(Exercise goal) The output should be all entries, each matching the original exactly.

(Data)

=-=-=-=-=

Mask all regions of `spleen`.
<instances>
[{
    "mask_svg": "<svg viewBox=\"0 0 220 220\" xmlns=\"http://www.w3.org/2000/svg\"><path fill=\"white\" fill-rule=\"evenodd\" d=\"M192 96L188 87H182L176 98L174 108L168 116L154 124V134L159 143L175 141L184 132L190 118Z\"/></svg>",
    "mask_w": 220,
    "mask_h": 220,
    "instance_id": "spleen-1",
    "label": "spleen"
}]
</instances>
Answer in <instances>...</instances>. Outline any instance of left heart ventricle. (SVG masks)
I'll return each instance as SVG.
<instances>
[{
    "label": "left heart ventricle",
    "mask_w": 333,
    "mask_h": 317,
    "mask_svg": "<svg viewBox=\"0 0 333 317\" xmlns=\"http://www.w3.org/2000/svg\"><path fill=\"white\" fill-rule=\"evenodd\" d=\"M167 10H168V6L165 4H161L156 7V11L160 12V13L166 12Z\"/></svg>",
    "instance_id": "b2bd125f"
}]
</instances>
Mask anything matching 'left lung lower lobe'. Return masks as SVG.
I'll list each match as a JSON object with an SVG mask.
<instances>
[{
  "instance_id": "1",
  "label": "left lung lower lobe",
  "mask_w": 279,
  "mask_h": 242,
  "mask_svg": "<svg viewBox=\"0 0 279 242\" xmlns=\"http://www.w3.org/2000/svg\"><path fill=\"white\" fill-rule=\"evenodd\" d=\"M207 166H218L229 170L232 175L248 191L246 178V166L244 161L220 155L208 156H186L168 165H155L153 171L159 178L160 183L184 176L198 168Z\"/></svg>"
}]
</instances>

=-=-=-=-=

(Solution to this task)
Mask all regions of `spleen`.
<instances>
[{
    "mask_svg": "<svg viewBox=\"0 0 220 220\" xmlns=\"http://www.w3.org/2000/svg\"><path fill=\"white\" fill-rule=\"evenodd\" d=\"M192 96L188 87H182L176 98L174 108L168 116L154 124V134L159 143L175 141L184 132L190 118Z\"/></svg>",
    "mask_w": 220,
    "mask_h": 220,
    "instance_id": "spleen-1",
    "label": "spleen"
}]
</instances>
Answer in <instances>...</instances>. Outline any instance of left heart ventricle. (SVG masks)
I'll return each instance as SVG.
<instances>
[{
    "label": "left heart ventricle",
    "mask_w": 333,
    "mask_h": 317,
    "mask_svg": "<svg viewBox=\"0 0 333 317\" xmlns=\"http://www.w3.org/2000/svg\"><path fill=\"white\" fill-rule=\"evenodd\" d=\"M167 10H168V6L165 4H161L156 7V11L160 12V13L166 12Z\"/></svg>",
    "instance_id": "b2bd125f"
}]
</instances>
Mask anything matching 'left lung lower lobe'. Return masks as SVG.
I'll list each match as a JSON object with an SVG mask.
<instances>
[{
  "instance_id": "1",
  "label": "left lung lower lobe",
  "mask_w": 279,
  "mask_h": 242,
  "mask_svg": "<svg viewBox=\"0 0 279 242\" xmlns=\"http://www.w3.org/2000/svg\"><path fill=\"white\" fill-rule=\"evenodd\" d=\"M207 166H218L229 170L232 175L248 191L246 178V166L244 161L220 155L208 156H186L168 165H155L153 171L159 178L160 183L184 176L198 168Z\"/></svg>"
}]
</instances>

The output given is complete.